(Saved data entries)
= = = =
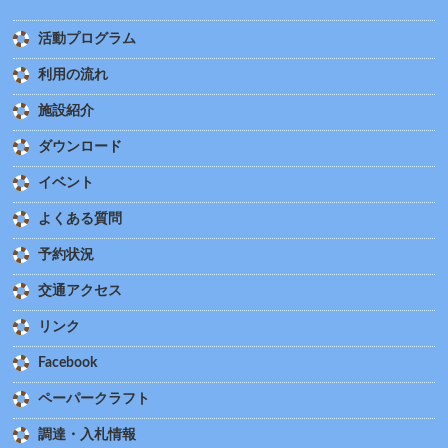
活動プログラム
利用の流れ
施設紹介
ダウンロード
イベント
よくある質問
予約状況
交通アクセス
リンク
Facebook
ペーパークラフト
調達・入札情報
= = = =
A word-for-word copy of all the records above is required, with the pictures left out.

活動プログラム
利用の流れ
施設紹介
ダウンロード
イベント
よくある質問
予約状況
交通アクセス
リンク
Facebook
ペーパークラフト
調達・入札情報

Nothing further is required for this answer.